The word "değerlendirme": say how many lines of the data below contain it, and give the number alone.

* Page-level text extractions:
-*-
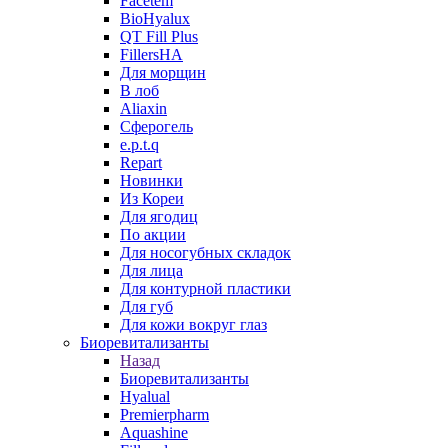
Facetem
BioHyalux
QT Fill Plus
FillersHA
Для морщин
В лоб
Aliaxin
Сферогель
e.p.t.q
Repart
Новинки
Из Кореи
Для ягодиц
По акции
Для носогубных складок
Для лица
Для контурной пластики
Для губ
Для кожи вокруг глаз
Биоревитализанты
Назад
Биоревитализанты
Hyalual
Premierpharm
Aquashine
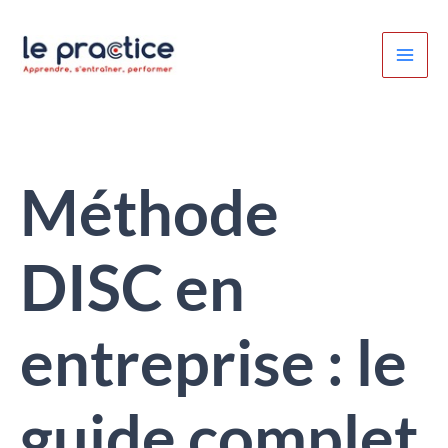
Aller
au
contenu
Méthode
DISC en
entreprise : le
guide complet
-*-
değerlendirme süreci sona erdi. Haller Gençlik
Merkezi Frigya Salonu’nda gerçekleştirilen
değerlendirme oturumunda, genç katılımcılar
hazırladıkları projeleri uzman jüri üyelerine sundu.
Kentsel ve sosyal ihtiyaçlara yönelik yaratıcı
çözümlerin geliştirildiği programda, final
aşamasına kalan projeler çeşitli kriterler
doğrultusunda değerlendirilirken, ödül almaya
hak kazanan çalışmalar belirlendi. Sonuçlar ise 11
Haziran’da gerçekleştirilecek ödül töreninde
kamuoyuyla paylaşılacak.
-*-
* Exercise response:
2